The Temptation, a political cartoon about the Zimmermann Telegram published in the Dallas Morning News. (Photo: Wikimedia Commons)

On March 1, 1917, the full text of the Zimmermann Telegram was published in American newspapers. Some pro-isolationist publications in the U.S. dismissed it as a British-made fake. It was clear to others that the enemy had revealed himself and that America could no longer remain neutral in the First World War. On March 3, Arthur Zimmermann admitted that he had written the telegram.
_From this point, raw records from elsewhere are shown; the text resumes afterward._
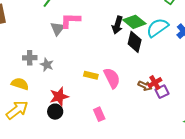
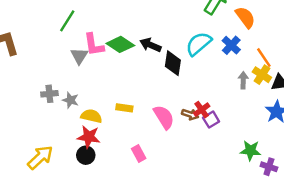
pink L-shape: (70, 20) -> (94, 45), turned -95
green diamond: (134, 22) -> (120, 44), moved
black arrow: (117, 25) -> (150, 45), turned 102
pink semicircle: (112, 78) -> (164, 117), moved
yellow semicircle: (20, 84) -> (91, 116), moved
red star: (59, 97) -> (89, 137), turned 30

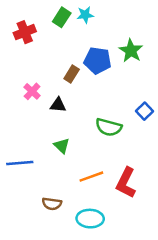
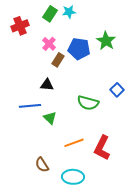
pink cross: (32, 91) -> (49, 44), moved
blue line: (20, 163) -> (30, 106), moved
brown semicircle: (52, 204) -> (42, 165), turned 49

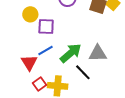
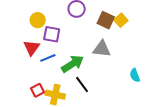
gray triangle: (98, 53) -> (102, 49), moved
red triangle: (29, 63) -> (32, 48), moved

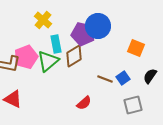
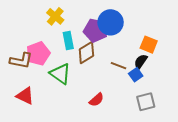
green triangle: (48, 61) -> (60, 74), moved, turned -45
black semicircle: (150, 76) -> (141, 62), moved
brown line: (105, 79) -> (119, 66), moved

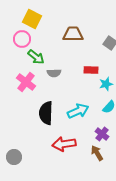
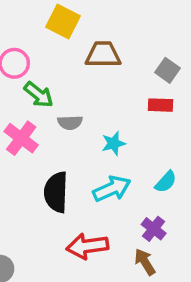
yellow square: (32, 19) -> (63, 22), moved
red rectangle: (91, 70) -> (161, 105), moved
cyan star: (106, 84) -> (114, 143), moved

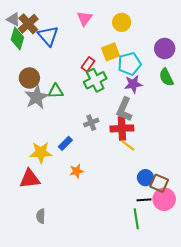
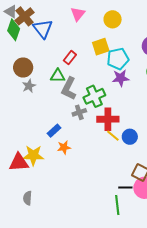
red rectangle: (88, 64) -> (70, 58), moved
green cross: (95, 80) -> (94, 96), moved
green triangle: (56, 91) -> (58, 76), moved
gray star: (36, 97) -> (29, 86), size x0.6
gray L-shape: (124, 109) -> (69, 89), moved
yellow star: (41, 152) -> (33, 155), moved
orange star: (77, 171) -> (64, 147), moved
blue circle: (145, 178) -> (130, 137), moved

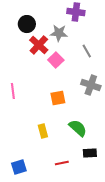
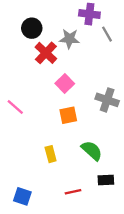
gray line: (87, 51) -> (107, 34), moved
pink square: (56, 60) -> (65, 83), moved
pink line: (13, 91) -> (15, 107), turned -42
blue square: (19, 167) -> (22, 196), turned 35

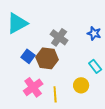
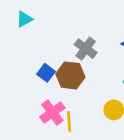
cyan triangle: (17, 23) -> (24, 19), moved, size x0.6
yellow line: (55, 94) -> (69, 121), moved

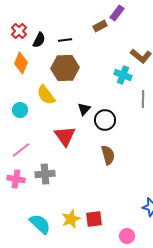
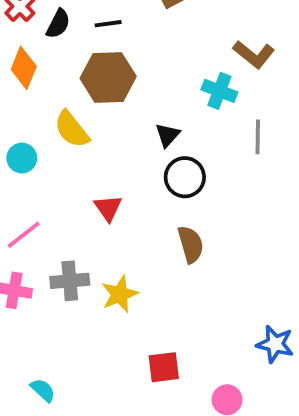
black triangle: (84, 109) -> (168, 135), moved
red triangle: (65, 136) -> (108, 208), size x0.7
yellow star: (71, 219) -> (120, 294), moved
cyan semicircle: (40, 224) -> (43, 390), moved, size x0.6

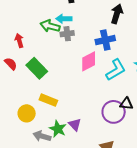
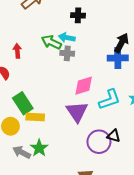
blue cross: (105, 40) -> (118, 58), moved
green rectangle: (37, 68) -> (23, 103), moved
yellow rectangle: (48, 100) -> (35, 117), turned -30
purple triangle: (75, 125) -> (77, 112), moved, size x1.6

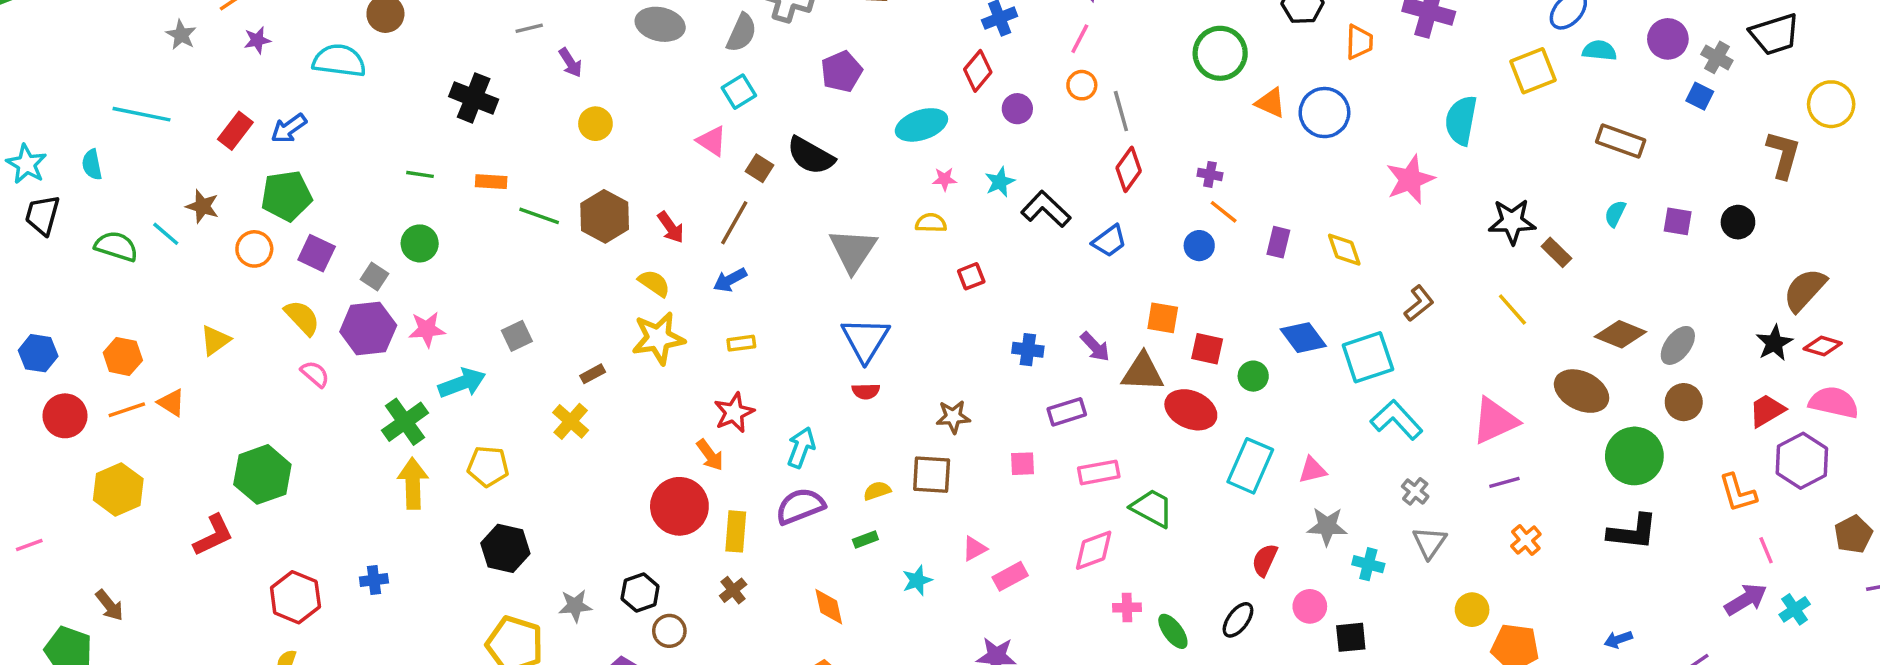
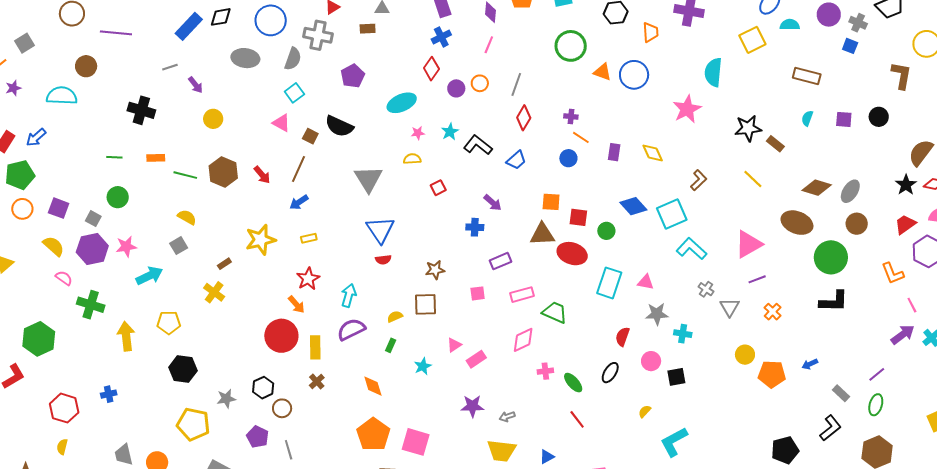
orange circle: (1082, 85) -> (480, 83), moved
gray line: (1121, 111) -> (516, 84), turned 40
green pentagon: (286, 196) -> (20, 175), moved
yellow semicircle: (654, 283) -> (187, 217), moved
purple arrow: (1095, 347) -> (493, 203), moved
green cross: (405, 422) -> (91, 305), moved, turned -32
pink triangle: (1312, 470) -> (646, 282), turned 30
green rectangle: (865, 540) -> (391, 345), turned -40
gray triangle: (1429, 543) -> (730, 307), moved
blue arrow: (1618, 639) -> (810, 364), moved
There could no longer be any doubt about what was to come.

A popular political cartoon depicting the Zimmermann Telegram blowing up in the face of German Kaiser Wilhelm II. (Photo: Wikimedia Commons)

By the time the telegram went public, Mexico and Japan had both already dismissed Germany’s offer of a military partnership. President Wilson wavered over the issues before him for several weeks. On April 2, 1917, he stood before Congress to ask for a declaration of war against Germany. During his address, the president cited the Zimmermann Telegram as evidence that the Germans had attempted “to stir up enemies against us at our very doors.” On April 6, the United States formally entered World War One. American troops would soon be committed to assisting the Allies on the bloody battlefields of Western Europe.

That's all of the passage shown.